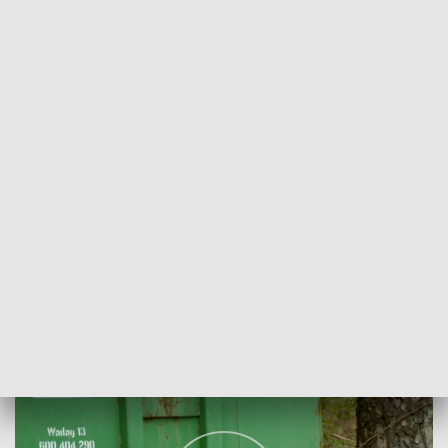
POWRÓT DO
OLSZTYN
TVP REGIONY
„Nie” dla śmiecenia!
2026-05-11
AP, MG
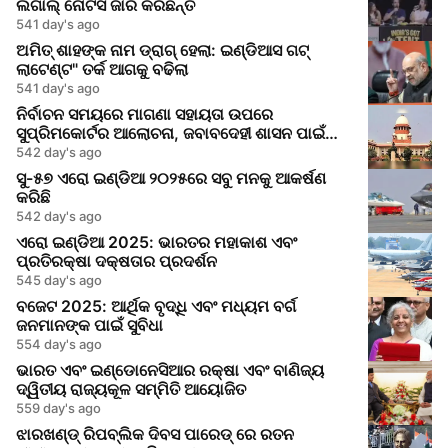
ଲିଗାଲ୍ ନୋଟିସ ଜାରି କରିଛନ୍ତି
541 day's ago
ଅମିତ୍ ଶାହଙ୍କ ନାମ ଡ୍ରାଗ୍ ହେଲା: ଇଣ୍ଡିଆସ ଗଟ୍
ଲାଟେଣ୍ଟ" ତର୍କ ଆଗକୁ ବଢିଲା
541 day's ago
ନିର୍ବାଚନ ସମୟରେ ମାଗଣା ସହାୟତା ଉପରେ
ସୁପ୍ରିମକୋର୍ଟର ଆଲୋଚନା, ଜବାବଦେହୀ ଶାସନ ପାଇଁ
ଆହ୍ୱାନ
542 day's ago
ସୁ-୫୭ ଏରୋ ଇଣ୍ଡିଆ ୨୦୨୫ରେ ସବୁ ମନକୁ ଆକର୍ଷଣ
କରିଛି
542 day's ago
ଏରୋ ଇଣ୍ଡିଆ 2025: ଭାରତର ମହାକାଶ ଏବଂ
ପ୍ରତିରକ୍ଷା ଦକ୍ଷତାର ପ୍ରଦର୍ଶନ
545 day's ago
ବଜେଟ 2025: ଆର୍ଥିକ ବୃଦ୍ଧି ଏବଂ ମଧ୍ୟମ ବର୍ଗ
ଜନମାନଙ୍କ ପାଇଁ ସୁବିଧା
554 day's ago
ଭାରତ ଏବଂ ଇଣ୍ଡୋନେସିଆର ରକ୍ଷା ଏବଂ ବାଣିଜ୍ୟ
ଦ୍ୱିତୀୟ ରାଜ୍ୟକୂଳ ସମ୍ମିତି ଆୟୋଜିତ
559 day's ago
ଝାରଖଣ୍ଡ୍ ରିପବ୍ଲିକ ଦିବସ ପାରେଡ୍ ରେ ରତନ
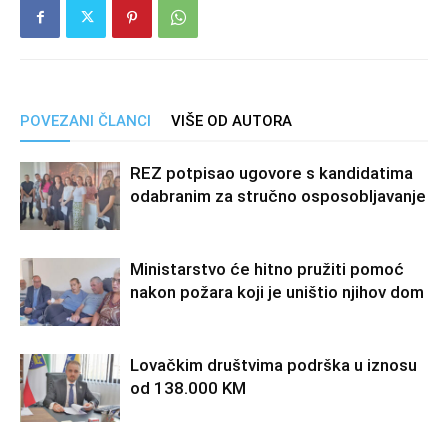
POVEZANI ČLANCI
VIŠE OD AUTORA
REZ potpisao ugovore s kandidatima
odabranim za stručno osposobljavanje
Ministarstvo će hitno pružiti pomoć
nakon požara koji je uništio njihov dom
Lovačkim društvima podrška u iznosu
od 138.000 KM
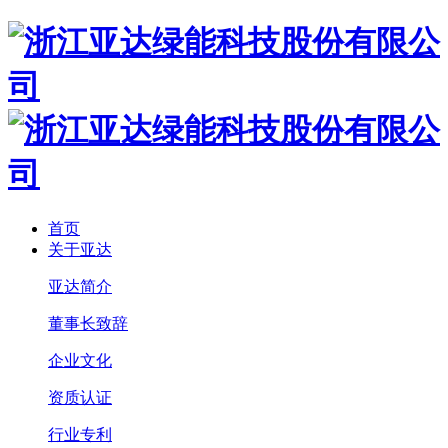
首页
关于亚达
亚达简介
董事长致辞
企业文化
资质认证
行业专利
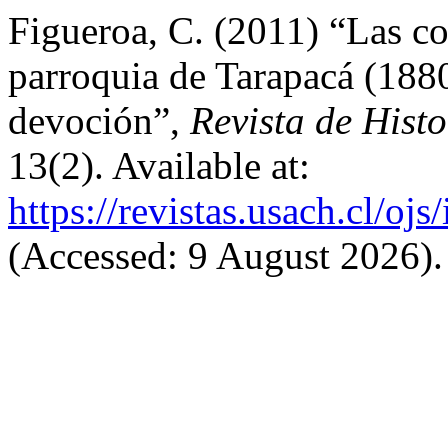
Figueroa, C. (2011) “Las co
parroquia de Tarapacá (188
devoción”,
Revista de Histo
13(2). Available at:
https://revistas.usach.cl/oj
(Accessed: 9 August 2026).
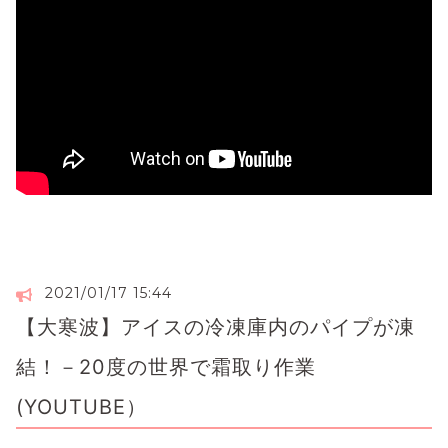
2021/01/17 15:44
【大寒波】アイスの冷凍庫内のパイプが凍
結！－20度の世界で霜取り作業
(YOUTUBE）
----
Exercise objective
Restate the data above word for word, omitting every picture.

Completed task
POWRÓT DO
OLSZTYN
TVP REGIONY
„Nie” dla śmiecenia!
2026-05-11
AP, MG
ଲିଗାଲ୍ ନୋଟିସ ଜାରି କରିଛନ୍ତି
541 day's ago
ଅମିତ୍ ଶାହଙ୍କ ନାମ ଡ୍ରାଗ୍ ହେଲା: ଇଣ୍ଡିଆସ ଗଟ୍
ଲାଟେଣ୍ଟ" ତର୍କ ଆଗକୁ ବଢିଲା
541 day's ago
ନିର୍ବାଚନ ସମୟରେ ମାଗଣା ସହାୟତା ଉପରେ
ସୁପ୍ରିମକୋର୍ଟର ଆଲୋଚନା, ଜବାବଦେହୀ ଶାସନ ପାଇଁ
ଆହ୍ୱାନ
542 day's ago
ସୁ-୫୭ ଏରୋ ଇଣ୍ଡିଆ ୨୦୨୫ରେ ସବୁ ମନକୁ ଆକର୍ଷଣ
କରିଛି
542 day's ago
ଏରୋ ଇଣ୍ଡିଆ 2025: ଭାରତର ମହାକାଶ ଏବଂ
ପ୍ରତିରକ୍ଷା ଦକ୍ଷତାର ପ୍ରଦର୍ଶନ
545 day's ago
ବଜେଟ 2025: ଆର୍ଥିକ ବୃଦ୍ଧି ଏବଂ ମଧ୍ୟମ ବର୍ଗ
ଜନମାନଙ୍କ ପାଇଁ ସୁବିଧା
554 day's ago
ଭାରତ ଏବଂ ଇଣ୍ଡୋନେସିଆର ରକ୍ଷା ଏବଂ ବାଣିଜ୍ୟ
ଦ୍ୱିତୀୟ ରାଜ୍ୟକୂଳ ସମ୍ମିତି ଆୟୋଜିତ
559 day's ago
ଝାରଖଣ୍ଡ୍ ରିପବ୍ଲିକ ଦିବସ ପାରେଡ୍ ରେ ରତନ
POVEZANI ČLANCI
VIŠE OD AUTORA
REZ potpisao ugovore s kandidatima
odabranim za stručno osposobljavanje
Ministarstvo će hitno pružiti pomoć
nakon požara koji je uništio njihov dom
Lovačkim društvima podrška u iznosu
od 138.000 KM
首页
关于亚达
亚达简介
董事长致辞
企业文化
资质认证
行业专利
Figueroa, C. (2011) “Las co
parroquia de Tarapacá (188
devoción”,
Revista de Histo
13(2). Available at:
https://revistas.usach.cl/oj
(Accessed: 9 August 2026).
2021/01/17 15:44
【大寒波】アイスの冷凍庫内のパイプが凍
結！－20度の世界で霜取り作業
(YOUTUBE）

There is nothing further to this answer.